Trial begins in Baltimore Co. slayings

March 28, 1995|By Sheridan Lyons | Sheridan Lyons,Sun Staff Writer

James Garland Finneyfrock pressed the heels of his hands over his eyes and wept yesterday as a Baltimore County prosecutor showed a jury pictures of his parents' bullet-ridden bodies and denounced him as their killer.

Mr. Finneyfrock, 29, is charged with first-degree murder in the deaths of Wade and Susan Finneyfrock on Nov. 13, 1993, at the family's home in the 2300 block of Poplar Road, in the Cedar Beach area of Essex.

Police suspected the son almost immediately, Assistant State's Attorney James O'C. Gentry told the jury as the trial began yesterday.

Assistant Public Defender Jennifer B. Aist told the jury that this suspicion accounted for much of Mr. Finneyfrock's supposedly odd behavior. She also stressed the circumstantial nature of the case.

"You will not hear James Finneyfrock take the stand," she said. "You know the most important thing he has to tell you is he is not guilty. . . . Don't compound this tragedy and convict an innocent man."

Mr. Finneyfrock had just moved back into his parents' house in the rural waterfront community. His 54-year-old father, a Navy retiree, was found shot to death just inside the door, while his mother, 51, lay dead just outside it.

Mr. Gentry said items had been stacked as if by a burglar, but that police discounted that scenario because of Mr. Finneyfrock's acting oddly and giving varying accounts to detectives, relatives and neighbors soon after he reported finding the bodies.

Utility lines to the house had been cut hours before the supposed burglar used the son's .22-caliber hunting rifle to load and fire nine shells at the couple, the prosecutor said.

Homicide detectives also caught the son in an attempt several days later to plant an important piece of evidence -- a missing house key -- at the scene, Mr.
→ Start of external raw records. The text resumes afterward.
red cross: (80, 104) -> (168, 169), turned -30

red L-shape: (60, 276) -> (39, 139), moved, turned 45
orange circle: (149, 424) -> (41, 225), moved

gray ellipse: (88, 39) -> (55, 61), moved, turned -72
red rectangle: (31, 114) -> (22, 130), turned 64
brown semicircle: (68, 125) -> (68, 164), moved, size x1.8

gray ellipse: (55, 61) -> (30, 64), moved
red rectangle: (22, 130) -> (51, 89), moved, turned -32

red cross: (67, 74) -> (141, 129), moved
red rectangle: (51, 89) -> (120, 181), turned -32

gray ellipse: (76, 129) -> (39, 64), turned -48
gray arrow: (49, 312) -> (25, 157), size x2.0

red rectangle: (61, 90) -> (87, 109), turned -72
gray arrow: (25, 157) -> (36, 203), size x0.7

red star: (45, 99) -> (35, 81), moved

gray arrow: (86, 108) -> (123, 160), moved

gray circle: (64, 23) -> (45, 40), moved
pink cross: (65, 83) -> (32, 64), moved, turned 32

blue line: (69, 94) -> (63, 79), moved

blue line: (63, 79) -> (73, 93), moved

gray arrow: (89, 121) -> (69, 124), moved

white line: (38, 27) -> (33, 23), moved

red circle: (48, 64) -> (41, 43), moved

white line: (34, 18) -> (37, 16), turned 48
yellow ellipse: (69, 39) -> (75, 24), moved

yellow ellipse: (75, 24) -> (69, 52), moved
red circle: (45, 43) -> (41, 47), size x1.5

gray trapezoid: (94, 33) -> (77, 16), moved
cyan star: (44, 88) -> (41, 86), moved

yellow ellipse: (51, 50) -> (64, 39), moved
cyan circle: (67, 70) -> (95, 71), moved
Gentry said.

The reason was greed and an obsession with a girlfriend, who was off with another man, the prosecutor said, explaining that he wanted to give her "the good life: money, a house with a white picket fence."
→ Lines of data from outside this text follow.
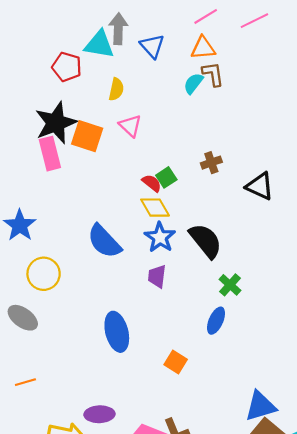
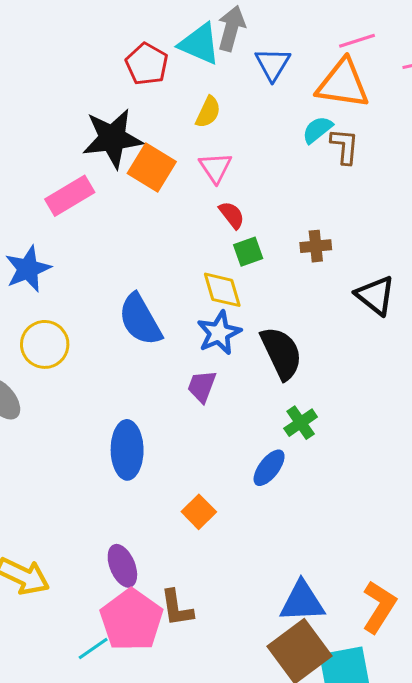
orange triangle: (203, 48) -> (343, 84), size x1.5
brown L-shape: (213, 74) -> (345, 146), moved
pink rectangle: (50, 154) -> (70, 196), moved, turned 60
red semicircle: (152, 183) -> (232, 215), moved
purple ellipse: (99, 414) -> (122, 566), moved, turned 56

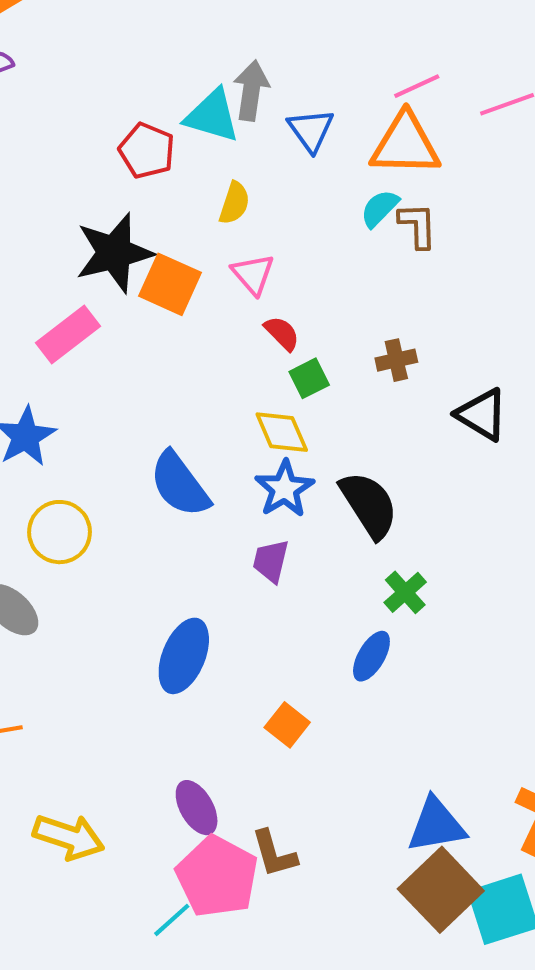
blue ellipse: (127, 450) -> (184, 656), turned 30

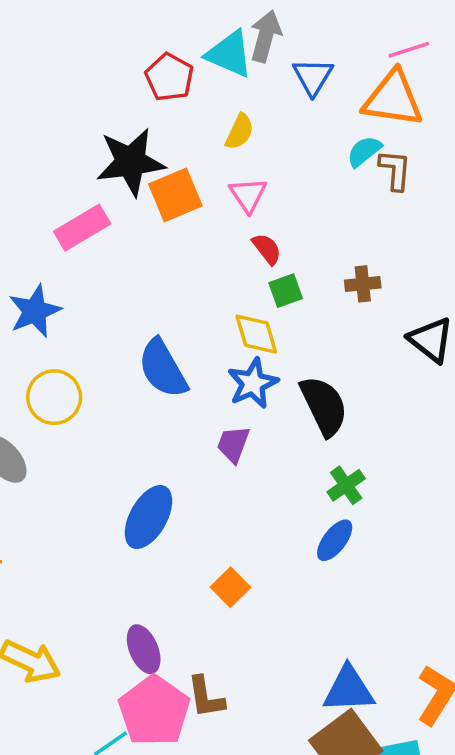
orange square: (170, 284) -> (175, 195), turned 36
blue ellipse: (371, 656) -> (335, 540), moved

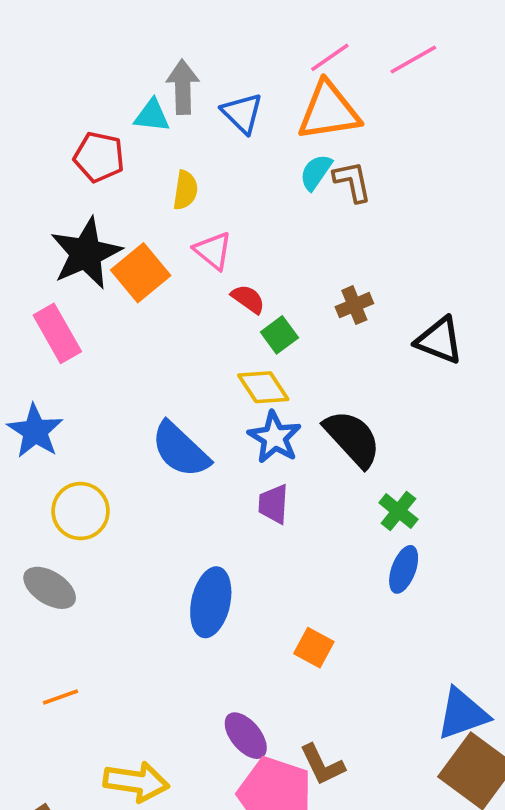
cyan triangle: (229, 54) -> (152, 116), size x0.7
pink rectangle: (82, 228) -> (57, 333), turned -72

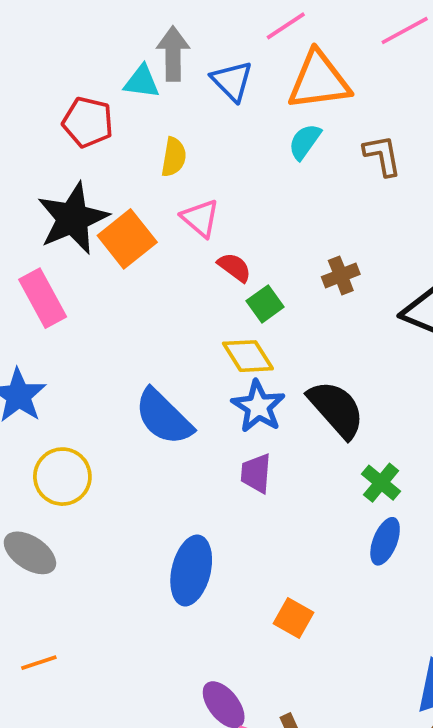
pink line: (330, 57) -> (286, 26), moved
brown L-shape: (352, 182) -> (382, 155), moved

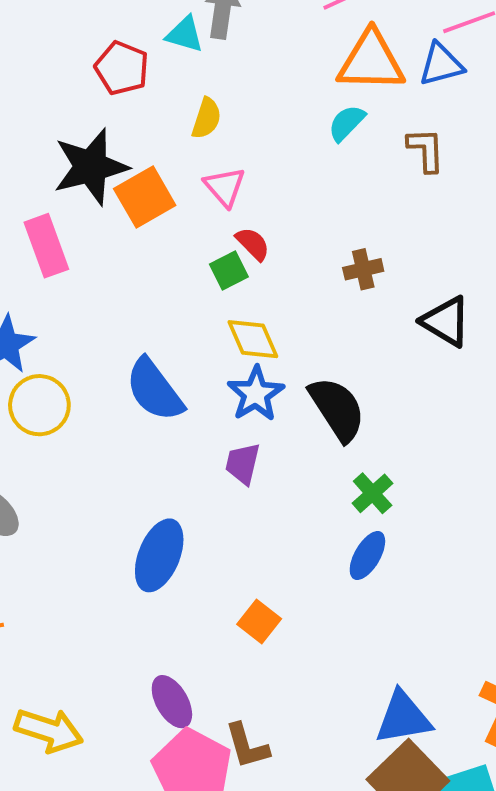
blue triangle: (232, 81) -> (441, 64), moved, turned 51
green square: (265, 304) -> (229, 271), moved
yellow circle: (62, 477) -> (39, 405), moved

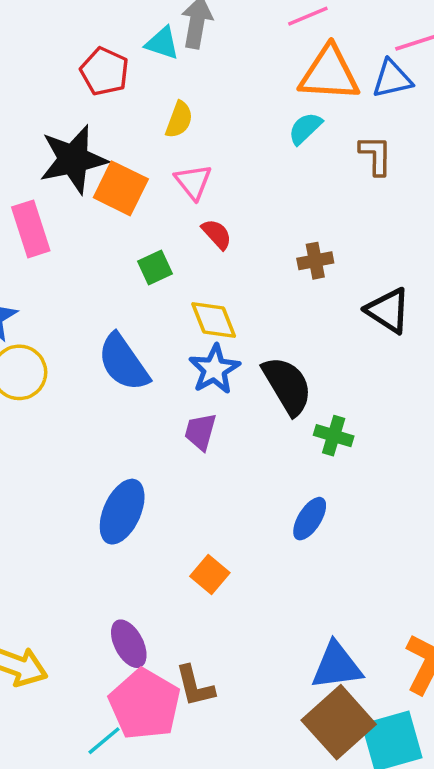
orange square: (145, 197) -> (121, 188), turned -36
green square: (229, 271) -> (155, 268), moved
green cross: (373, 493) -> (334, 436), moved, turned -33

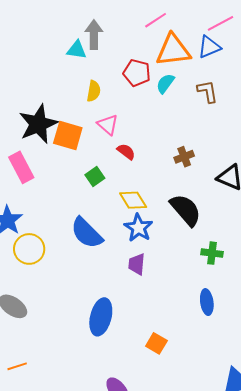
red pentagon: (105, 72) -> (137, 73), moved
black semicircle: (287, 386) -> (186, 210), moved
blue ellipse: (310, 519) -> (207, 302), turned -30

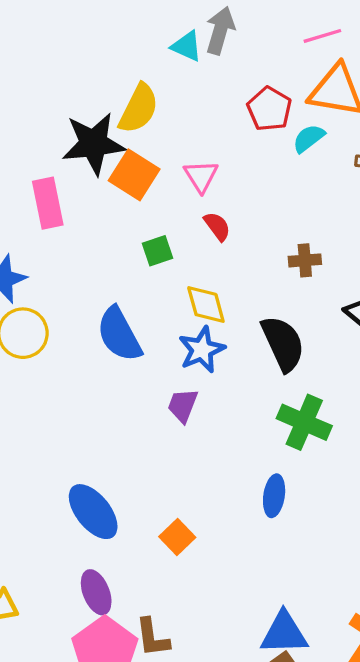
yellow semicircle: (94, 91) -> (139, 109), moved, size x1.5
green cross: (212, 253) -> (304, 422), size x1.5
blue ellipse: (101, 317) -> (93, 512), moved, turned -69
The night of the killings, Mr. Gentry said, an unemotional Mr. Finneyfrock was asking, "Where's all the papers for the estate? How much is in the estate?"

According to the prosecutor, Mr. Finneyfrock moved in December to an apartment on Old Eastern Avenue, where a trucker overheard the new neighbor say one night, "Maybe I shouldn't have found them so soon," and, "Only me and you know I shot them."

Mrs. Aist urged the jury to make the prosecution prove "the dramatic things it promised."

"They give you someone who overhears a conversation between two people he doesn't know -- at night," she said. Noting a yearlong delay between the crime and the arrest, she asked, "If they had all this evidence that night, why wasn't he charged sooner?"